Quote:
Originally Posted by Vman455
This 22-degree angle comes from Mair's work, as has been correctly stated on this site. But here's the thing: Mair was investigating flow over very long cylindrical bodies (14 times as long as their diameter) and very short, tapered tails (half as long as the diameter) to try and understand the mechanisms of flow attachment and the effect of taper on drag; these are bodies that look more like ICBMs than cars. He also reported on other researchers' work with the same types of cylindrical bodies who found drag minima at different trailing edge angles, as well as minima in side forces in yawed flow at different taper angles, and there are modern articles reporting on work with similar cylindrical bodies that find drag minima at differing taper angles depending on things like the transition between body and tail and other upstream features. 22-degrees was never presented as a hard-and-fast, "beyond this angle airflow detaches" rule because it isn't (except on this site, of course). And every aerodynamic textbook of which I'm aware gives a range of angles for rear taper within which minimum drag can be found. I'm not at home and don't have my books in front of me, but I believe Hucho even uses the word "broad" to describe the range of acceptable backlight angles for low drag, and Barnard writes about the effective angle between backlight upper edge and trunklid trailing edge, saying it should generally be between 10- and 30-degrees for lowest drag--a very wide range!

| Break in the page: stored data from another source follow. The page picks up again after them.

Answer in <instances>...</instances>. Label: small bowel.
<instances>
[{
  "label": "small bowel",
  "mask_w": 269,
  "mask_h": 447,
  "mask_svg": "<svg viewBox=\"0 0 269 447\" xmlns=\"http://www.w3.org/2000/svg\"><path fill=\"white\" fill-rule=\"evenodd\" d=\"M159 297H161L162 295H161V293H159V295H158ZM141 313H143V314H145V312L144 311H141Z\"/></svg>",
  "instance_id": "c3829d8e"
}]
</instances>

Contrary to what I believed in the past, the ideal angle for any car has to be found through testing. Depending on the body shape and details, an angle faster or slower than 22-degrees may be allowable or necessary to maintain flow attachment in the widest range of conditions. If you find yourself with a 40- or 50-degree angle, then there's a good chance the attached flow is due to vortex downwash, but the resulting high drag will show up in proper testing ( that's how this phenomenon was discovered in the first place). |
1) Mair's model consisted of an elliptical nose, of 1,3-D in length, A cylindrical main body of 3-D in length, and the boat-tailed section of 1.9-D, which creates a total length of 6.2-diameters.

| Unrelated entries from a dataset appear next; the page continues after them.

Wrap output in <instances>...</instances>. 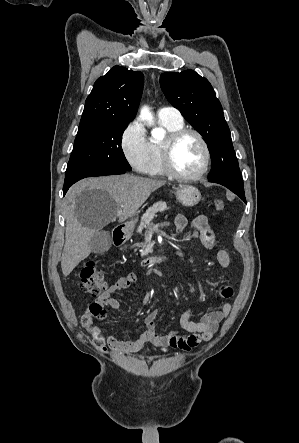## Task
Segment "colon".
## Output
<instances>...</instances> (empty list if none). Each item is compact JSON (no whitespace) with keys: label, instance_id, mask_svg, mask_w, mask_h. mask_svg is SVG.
<instances>
[{"label":"colon","instance_id":"colon-1","mask_svg":"<svg viewBox=\"0 0 299 443\" xmlns=\"http://www.w3.org/2000/svg\"><path fill=\"white\" fill-rule=\"evenodd\" d=\"M214 208L216 211H223L225 209V202L222 199H216L214 201ZM80 287L81 289L91 295L99 294L105 287L103 275L98 271L92 262L86 263L80 274ZM89 312L93 319L103 320L106 316V311L103 306L98 303L90 305ZM95 338L100 341L101 335L94 333Z\"/></svg>","mask_w":299,"mask_h":443}]
</instances>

2) All values reflect zero viscosity effects, only pressure drag. Nothing to do with boundary layer thickness.
3) The take-away for aero modders is the 'lead- in' profile, leading to the final downslope angle. It's a known quantity.

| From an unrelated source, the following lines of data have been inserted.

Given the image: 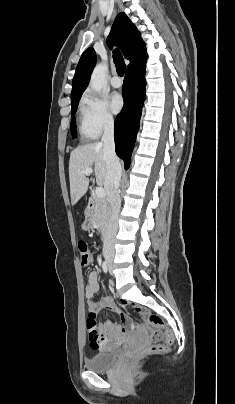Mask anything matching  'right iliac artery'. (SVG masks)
<instances>
[{"mask_svg":"<svg viewBox=\"0 0 235 404\" xmlns=\"http://www.w3.org/2000/svg\"><path fill=\"white\" fill-rule=\"evenodd\" d=\"M102 268H103V271H104L105 273L108 272V266H107V263H106L105 261L103 262Z\"/></svg>","mask_w":235,"mask_h":404,"instance_id":"82829eb1","label":"right iliac artery"}]
</instances>
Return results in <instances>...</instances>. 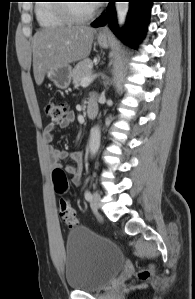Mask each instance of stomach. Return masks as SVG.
Wrapping results in <instances>:
<instances>
[{"label":"stomach","instance_id":"obj_1","mask_svg":"<svg viewBox=\"0 0 195 299\" xmlns=\"http://www.w3.org/2000/svg\"><path fill=\"white\" fill-rule=\"evenodd\" d=\"M98 43L101 47H108L109 41L106 37L98 36ZM47 78L54 83V85L60 89H66L69 87L72 79L71 66H61L56 68H50L46 72Z\"/></svg>","mask_w":195,"mask_h":299}]
</instances>
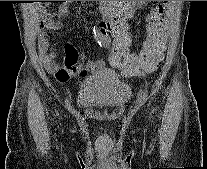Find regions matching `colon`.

4) Without the boat-tail we're looking at Cd 0.204 for Mair's model with skin friction.
5) With the boat-tail, Cd 0.066.
6) This 'lead-in' profile basically exists on all PGA Regulation golf balls.
7) 'Compound-curvature' roof modifications can entail 800-man-hours of construction time. Some form of Go NoGo might save many hundreds of hours of fabrication time. This would make something like Mair's profile quite
valuable. It may not be perfect, but short of a few hundreds of thousands of dollars for laboratory R & D, it might be handy for some with a more meager budget.
8) This was the original premise for sharing it. And perhaps why Hucho and others have presented it.